Question

factor the following trinomial. 100x² + 140x + 49 (?x + \square)²

Explanation:

Step1: Identify the form of perfect square trinomial

A perfect square trinomial has the form \(a^{2}+2ab + b^{2}=(a + b)^{2}\). For the trinomial \(100x^{2}+140x + 49\), we first find \(a\) and \(b\) such that \(a^{2}=100x^{2}\) and \(b^{2}=49\).
From \(a^{2}=100x^{2}\), we take the square root: \(a=\sqrt{100x^{2}} = 10x\) (we consider the positive root for the form \((a + b)^{2}\)).
From \(b^{2}=49\), we take the square root: \(b=\sqrt{49}=7\) (positive root as well).

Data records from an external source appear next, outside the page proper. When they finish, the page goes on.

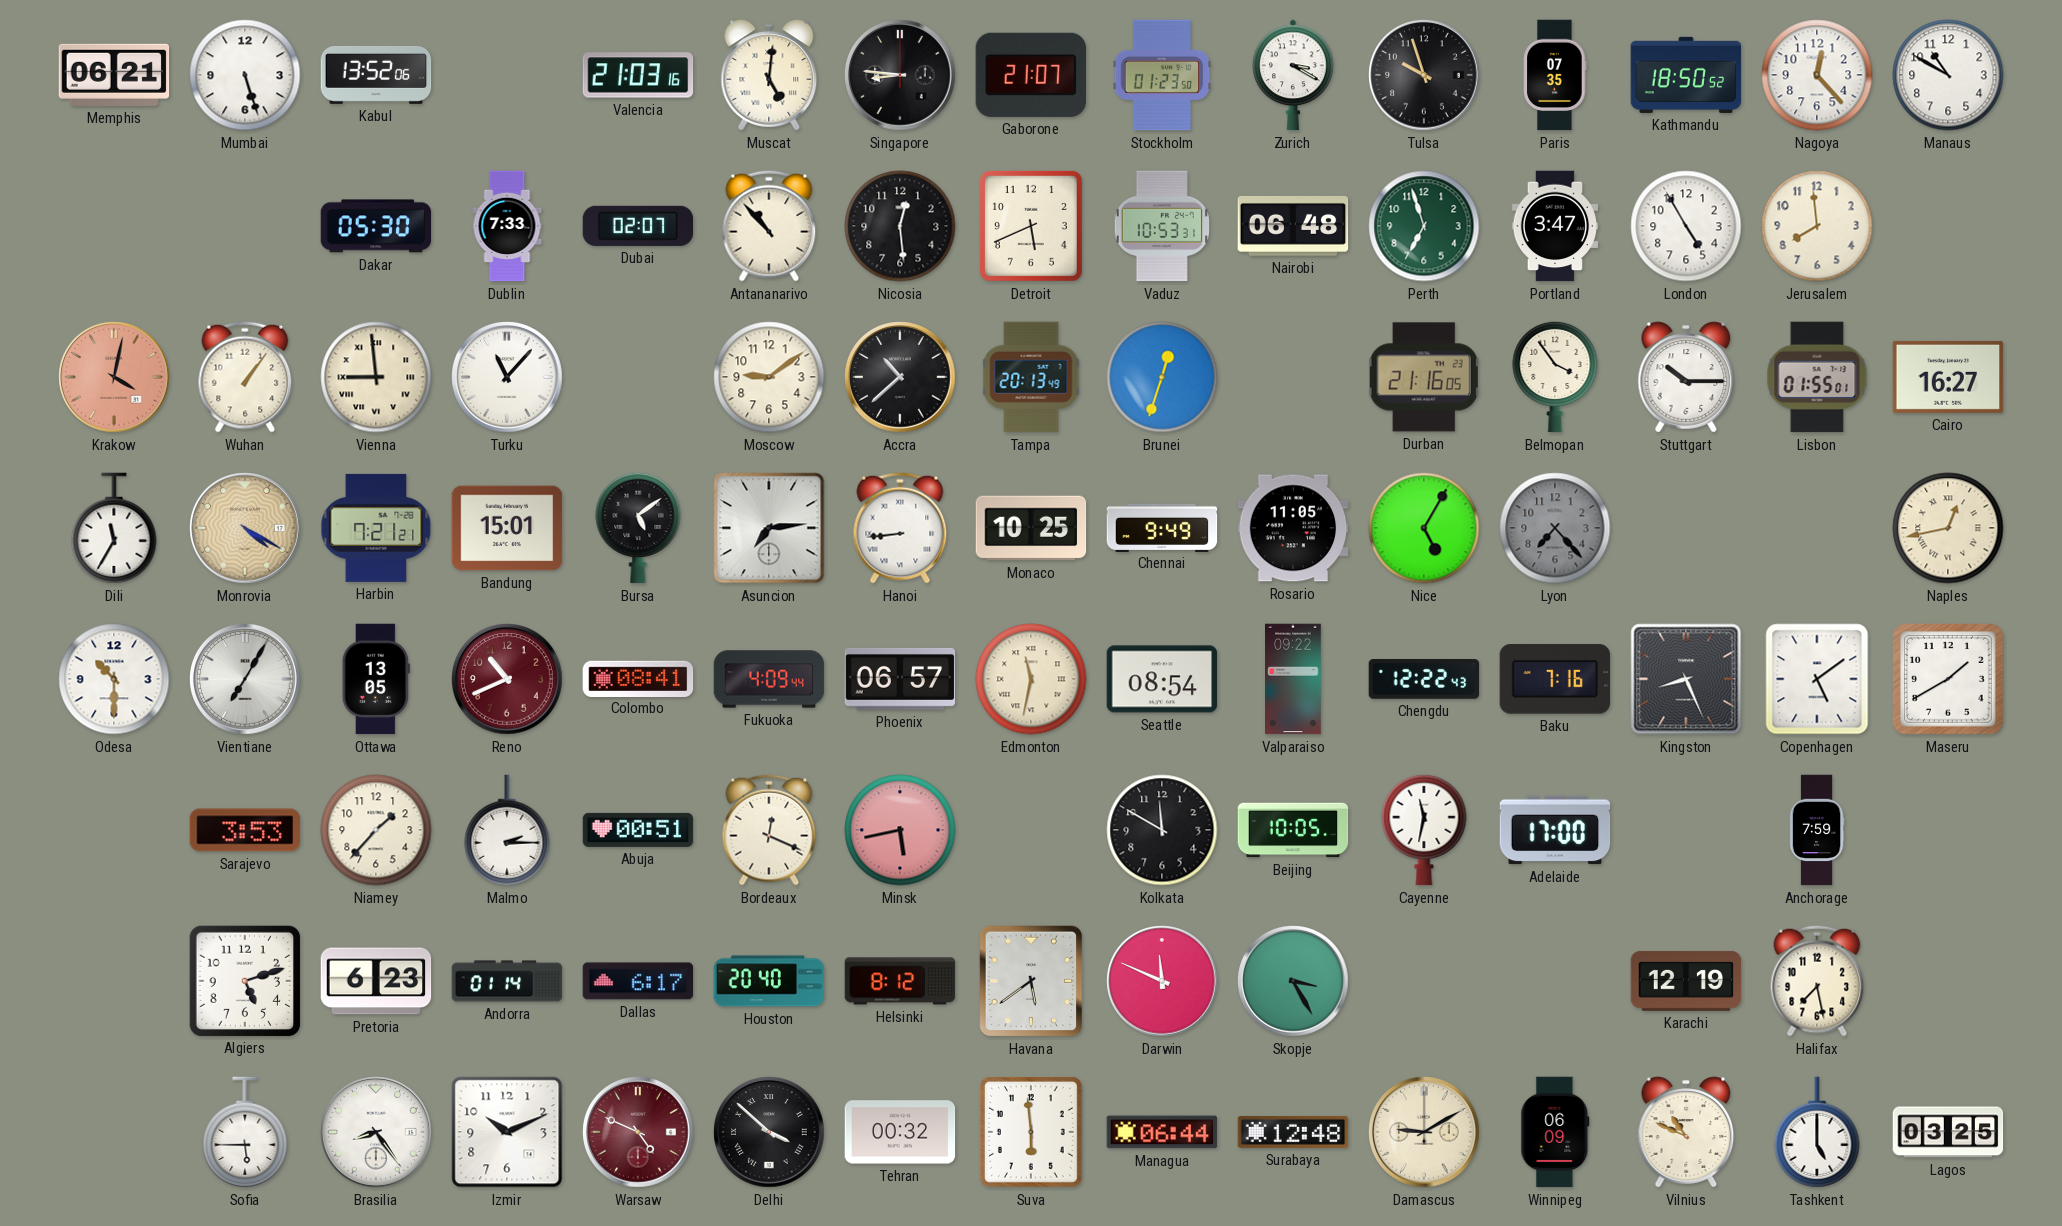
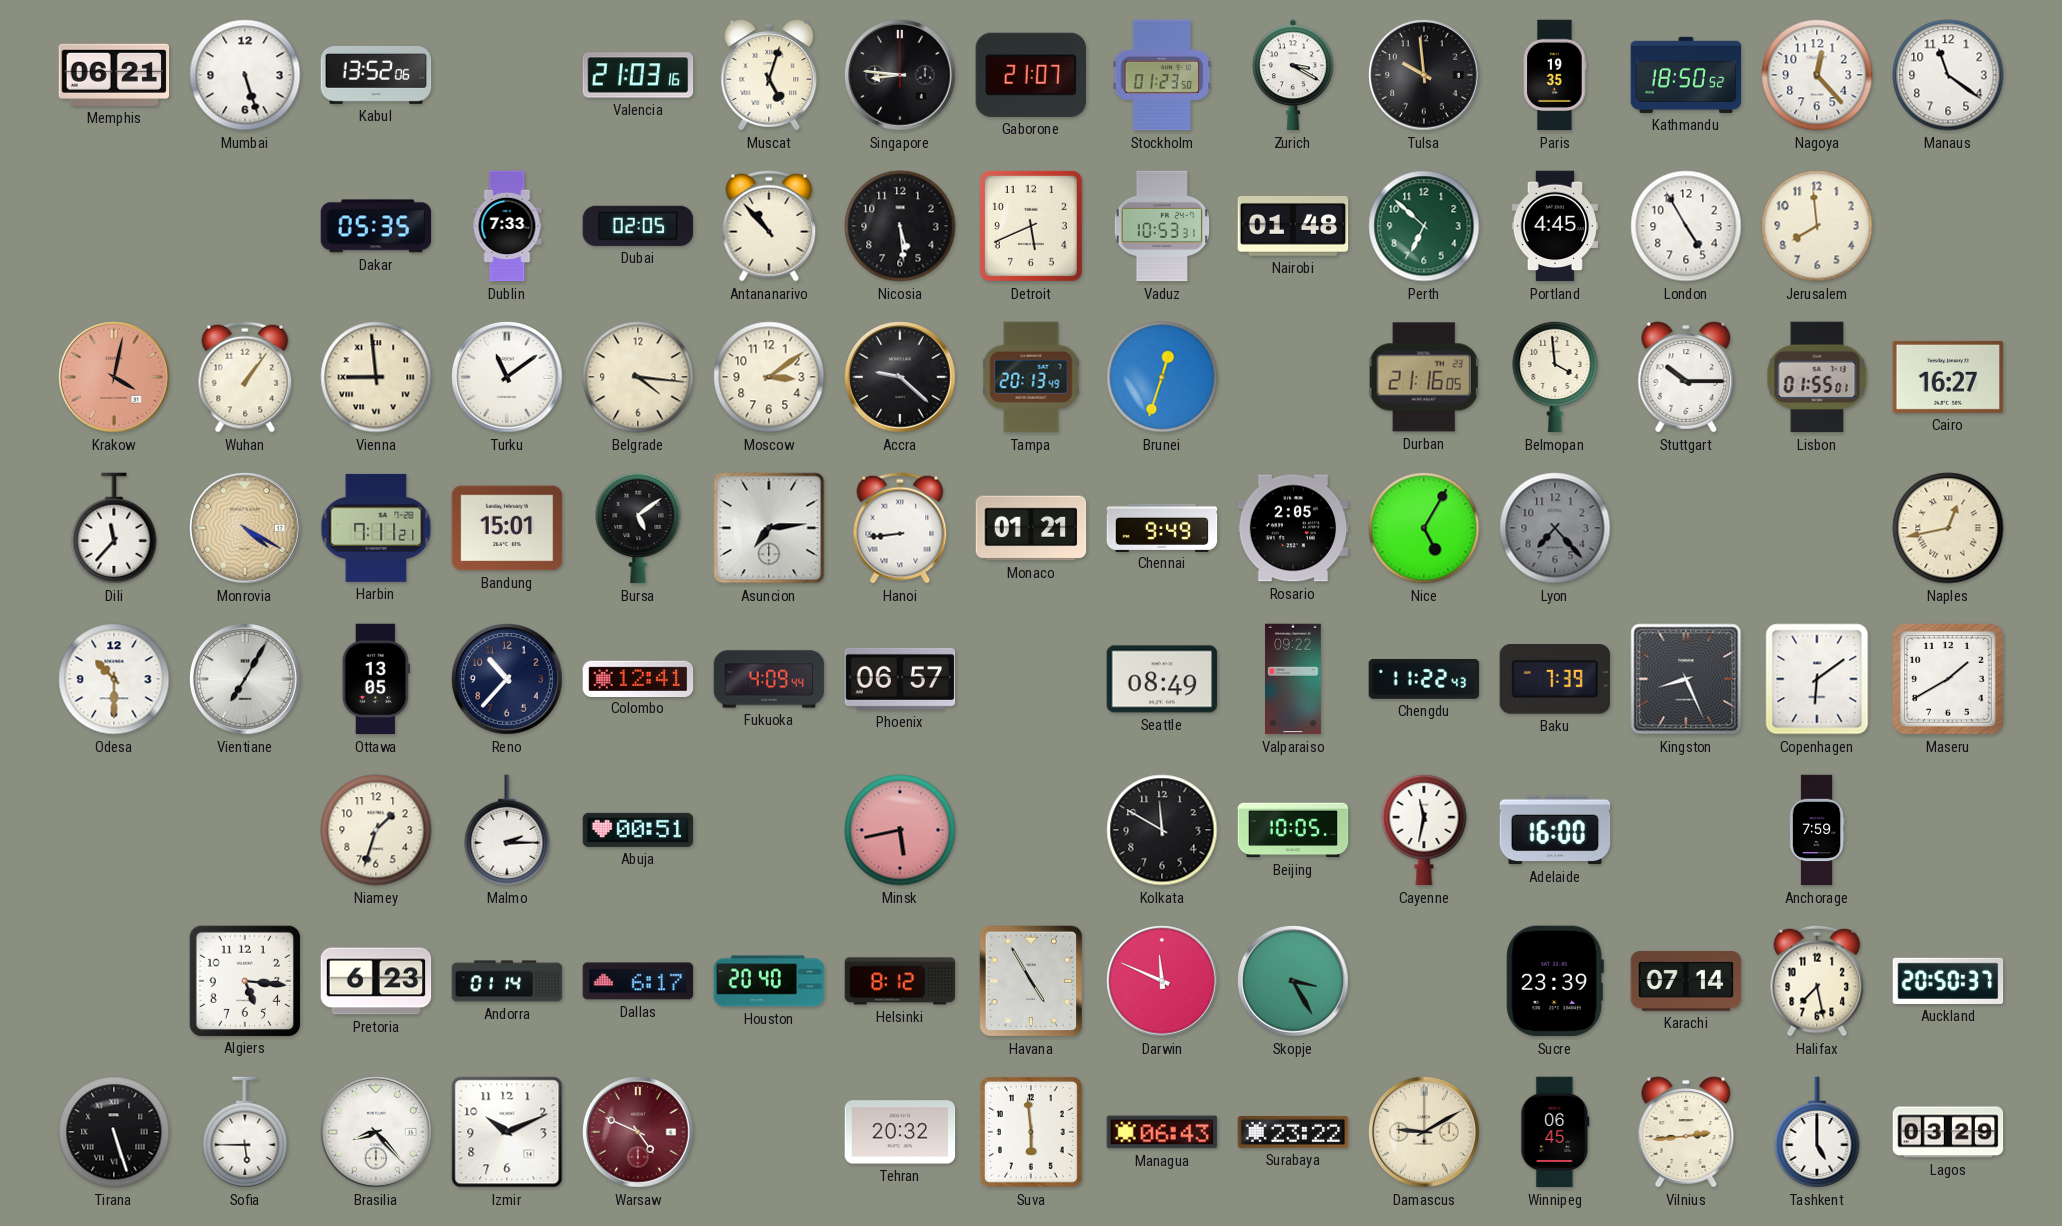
Muscat: 5:01 -> 5:03
Tulsa: 9:57 -> 9:59
Paris: 07:35 -> 19:35
Manaus: 10:50 -> 11:21
Dakar: 05:30 -> 05:35
Dubai: 02:07 -> 02:05
Nicosia: 12:29 -> 5:29
Nairobi: 06:48 -> 01:48
Perth: 6:57 -> 6:52
Portland: 3:47 -> 4:45
Turku: 11:07 -> 11:09
Belgrade: none -> 4:16
Moscow: 9:09 -> 3:09
Accra: 10:38 -> 9:22
Belmopan: 3:54 -> 3:59
Dili: 11:35 -> 11:37
Harbin: 7:21 -> 7:11
Monaco: 10:25 -> 01:21
Rosario: 11:05 -> 2:05
Reno: 10:41 -> 10:37
Reno dial: burgundy -> navy
Colombo: 08:41 -> 12:41
Edmonton: 11:32 -> none
Seattle: 08:54 -> 08:49
Chengdu: 12:22 -> 11:22
Baku: 7:16 -> 7:39
Copenhagen: 5:09 -> 6:09
Sarajevo: 3:53 -> none
Niamey: 1:37 -> 1:33
Bordeaux: 12:19 -> none
Adelaide: 17:00 -> 16:00
Algiers: 5:12 -> 5:16
Havana: 5:39 -> 4:55
Sucre: none -> 23:39
Karachi: 12:19 -> 07:14
Auckland: none -> 20:50
Tirana: none -> 5:27
Brasilia: 8:24 -> 8:23
Delhi: 3:52 -> none
Tehran: 00:32 -> 20:32
Managua: 06:44 -> 06:43
Surabaya: 12:48 -> 23:22
Winnipeg: 06:09 -> 06:45
Vilnius: 10:49 -> 2:44
Lagos: 03:25 -> 03:29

Step2: Verify the middle term

Now, we check if \(2ab\) equals the middle term \(140x\). Substitute \(a = 10x\) and \(b = 7\) into \(2ab\):
\(2ab=2\times(10x)\times7=140x\), which matches the middle term of the trinomial.

Step3: Write the factored form

Since \(100x^{2}+140x + 49=(10x)^{2}+2\times(10x)\times7+7^{2}\), by the perfect square trinomial formula, it factors to \((10x + 7)^{2}\).

Answer:

The first box (for the coefficient of \(x\)) is \(10\) and the second box is \(7\), so the factored form is \((10x + 7)^{2}\).